AIM OF THE EXERCISE
Without including any pictures, retype exactly the lines from the top of the records through the line containing "Объём и интервал замены", that final line included.

DATA EXTRACTS
▼

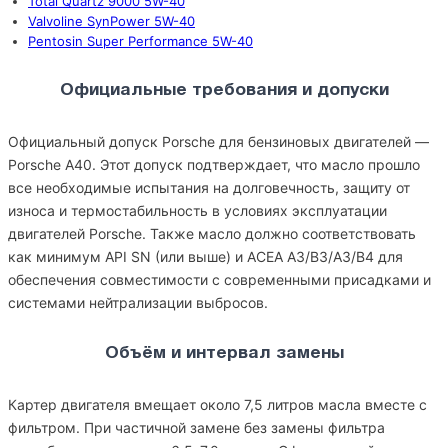
Total Quartz 9000 5W-40
Valvoline SynPower 5W-40
Pentosin Super Performance 5W-40
Официальные требования и допуски
Официальный допуск Porsche для бензиновых двигателей —
Porsche A40. Этот допуск подтверждает, что масло прошло
все необходимые испытания на долговечность, защиту от
износа и термостабильность в условиях эксплуатации
двигателей Porsche. Также масло должно соответствовать
как минимум API SN (или выше) и ACEA A3/B3/A3/B4 для
обеспечения совместимости с современными присадками и
системами нейтрализации выбросов.
Объём и интервал замены
Картер двигателя вмещает около 7,5 литров масла вместе с
фильтром. При частичной замене без замены фильтра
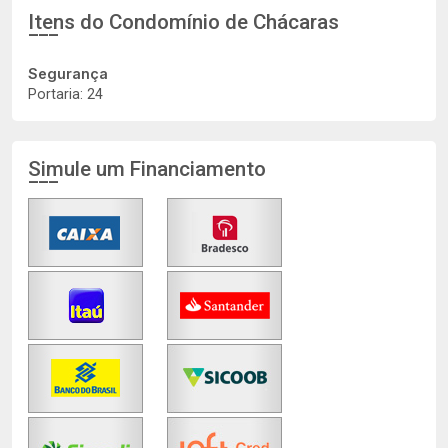
Itens do Condomínio de Chácaras
Segurança
Portaria: 24
Simule um Financiamento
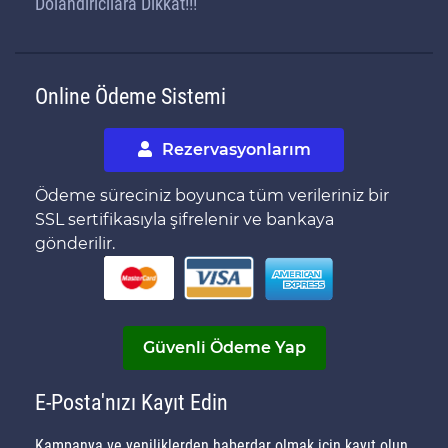
Dolandırıcılara Dikkat!!!
Online Ödeme Sistemi
Rezervasyonlarım
Ödeme süreciniz boyunca tüm verileriniz bir
SSL sertifikasıyla şifrelenir ve bankaya
gönderilir.
Güvenli Ödeme Yap
E-Posta'nızı Kayıt Edin
Kampanya ve yeniliklerden haberdar olmak için kayıt olun.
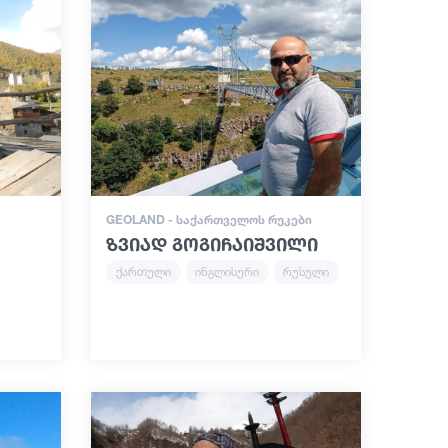
GEOLAND - ᲡᲐᲥᲐᲠᲗᲕᲔᲚᲝᲡ ᲠᲣᲙᲔᲑᲘ
ზვიად გოგიჩაიშვილი
ქართული
ინგლისური
რუსული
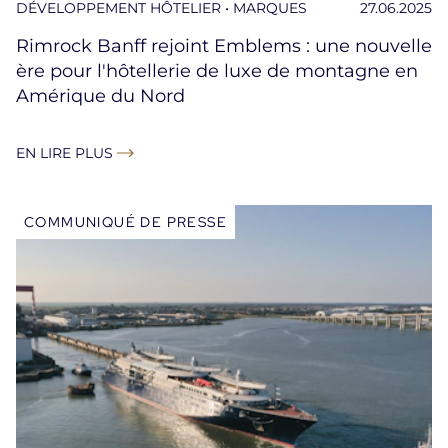
DÉVELOPPEMENT HÔTELIER • MARQUES
27.06.2025
Rimrock Banff rejoint Emblems : une nouvelle
ère pour l'hôtellerie de luxe de montagne en
Amérique du Nord
EN LIRE PLUS
COMMUNIQUÉ DE PRESSE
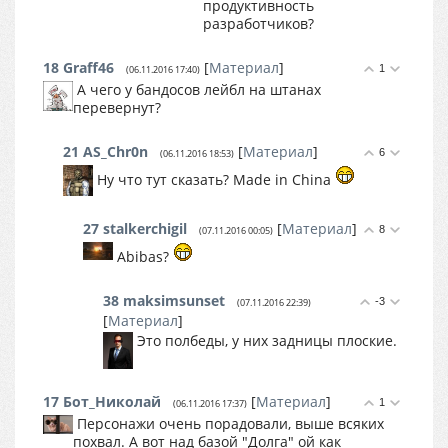
продуктивность
разработчиков?
18
Graff46
[
Материал
]
1
(06.11.2016 17:40)
А чего у бандосов лейбл на штанах
перевернут?
21
AS_Chr0n
[
Материал
]
6
(06.11.2016 18:53)
Ну что тут сказать? Made in China
27
stalkerchigil
[
Материал
]
8
(07.11.2016 00:05)
Abibas?
38
maksimsunset
-3
(07.11.2016 22:39)
[
Материал
]
Это полбеды, у них задницы плоские.
17
Бот_Николай
[
Материал
]
1
(06.11.2016 17:37)
Персонажи очень порадовали, выше всяких
похвал. А вот над базой "Долга" ой как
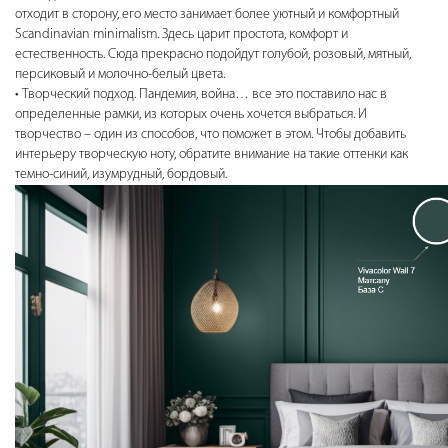
отходит в сторону, его место занимает более уютный и комфортный
Scandinavian minimalism. Здесь царит простота, комфорт и
естественность. Сюда прекрасно подойдут голубой, розовый, мятный,
персиковый и молочно-белый цвета.
Творческий подход. Пандемия, война… все это поставило нас в
определенные рамки, из которых очень хочется выбраться. И
творчество – один из способов, что поможет в этом. Чтобы добавить
интерьеру творческую ноту, обратите внимание на такие оттенки как
темно-синий, изумрудный, бордовый.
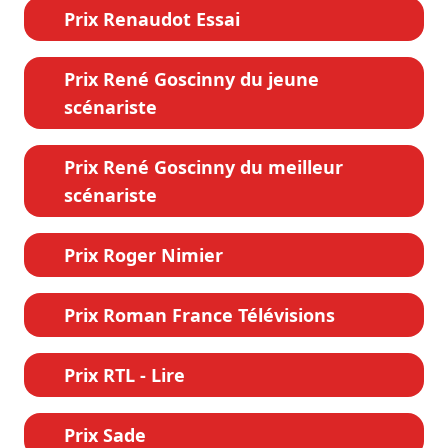
Prix Renaudot Essai
Prix René Goscinny du jeune
scénariste
Prix René Goscinny du meilleur
scénariste
Prix Roger Nimier
Prix Roman France Télévisions
Prix RTL - Lire
Prix Sade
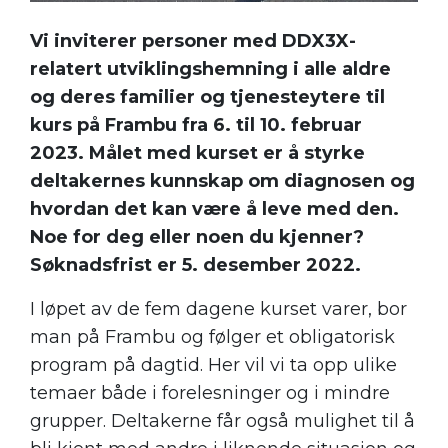
Vi inviterer personer med DDX3X-
relatert utviklingshemning i alle aldre
og deres familier og tjenesteytere til
kurs på Frambu fra 6. til 10. februar
2023. Målet med kurset er å styrke
deltakernes kunnskap om diagnosen og
hvordan det kan være å leve med den.
Noe for deg eller noen du kjenner?
Søknadsfrist er 5. desember 2022.
I løpet av de fem dagene kurset varer, bor
man på Frambu og følger et obligatorisk
program på dagtid. Her vil vi ta opp ulike
temaer både i forelesninger og i mindre
grupper. Deltakerne får også mulighet til å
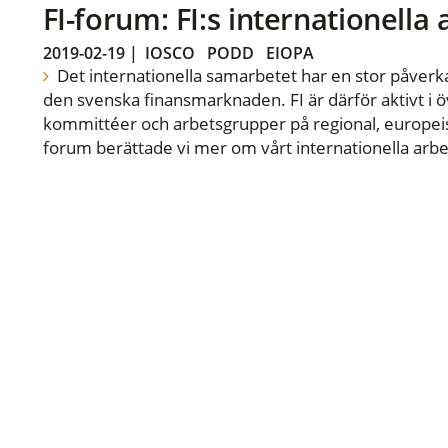
FI-forum: FI:s internationella
2019-02-19
|
IOSCO
PODD
EIOPA
Det internationella samarbetet har en stor påverka
den svenska finansmarknaden. FI är därför aktivt i öv
kommittéer och arbetsgrupper på regional, europeisk
forum berättade vi mer om vårt internationella arbe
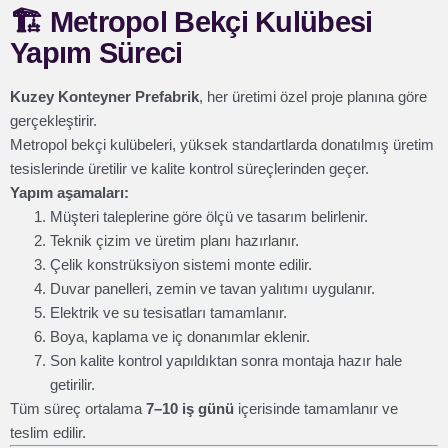
🏗️
Metropol Bekçi Kulübesi
Yapım Süreci
Kuzey Konteyner Prefabrik
, her üretimi özel proje planına göre
gerçekleştirir.
Metropol bekçi kulübeleri, yüksek standartlarda donatılmış üretim
tesislerinde üretilir ve kalite kontrol süreçlerinden geçer.
Yapım aşamaları:
Müşteri taleplerine göre ölçü ve tasarım belirlenir.
Teknik çizim ve üretim planı hazırlanır.
Çelik konstrüksiyon sistemi monte edilir.
Duvar panelleri, zemin ve tavan yalıtımı uygulanır.
Elektrik ve su tesisatları tamamlanır.
Boya, kaplama ve iç donanımlar eklenir.
Son kalite kontrol yapıldıktan sonra montaja hazır hale
getirilir.
Tüm süreç ortalama
7–10 iş günü
içerisinde tamamlanır ve
teslim edilir.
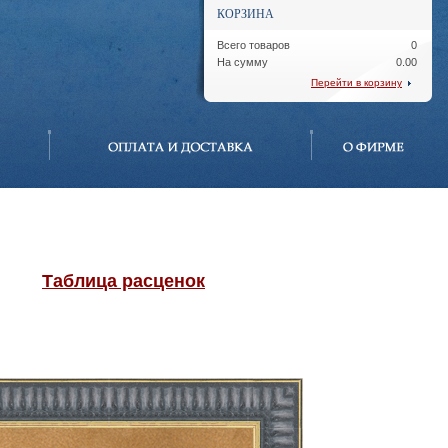
КОРЗИНА
Всего товаров
0
На сумму
0.00
Перейти в корзину
Таблица расценок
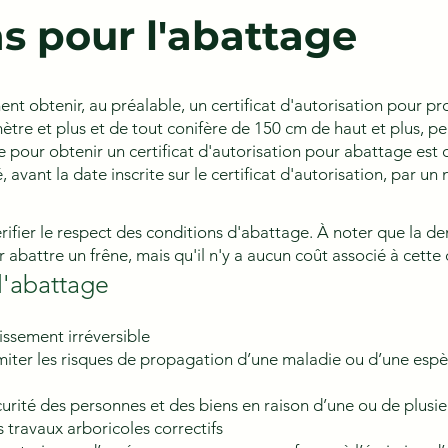
s pour l'abattage
ent obtenir, au préalable, un certificat d'autorisation pour p
ètre et plus et de tout conifère de 150 cm de haut et plus, 
ire pour obtenir un certificat d'autorisation pour abattage est 
 avant la date inscrite sur le certificat d'autorisation, par un
érifier le respect des conditions d'abattage. À noter que la d
r abattre un frêne, mais qu'il n'y a aucun coût associé à cett
l'abattage
issement irréversible
limiter les risques de propagation d’une maladie ou d’une esp
urité des personnes et des biens en raison d’une ou de plusieu
 travaux arboricoles correctifs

▲

RESULT OF THE EXERCISE
Total Quartz 9000 5W-40
Valvoline SynPower 5W-40
Pentosin Super Performance 5W-40
Официальные требования и допуски
Официальный допуск Porsche для бензиновых двигателей —
Porsche A40. Этот допуск подтверждает, что масло прошло
все необходимые испытания на долговечность, защиту от
износа и термостабильность в условиях эксплуатации
двигателей Porsche. Также масло должно соответствовать
как минимум API SN (или выше) и ACEA A3/B3/A3/B4 для
обеспечения совместимости с современными присадками и
системами нейтрализации выбросов.
Объём и интервал замены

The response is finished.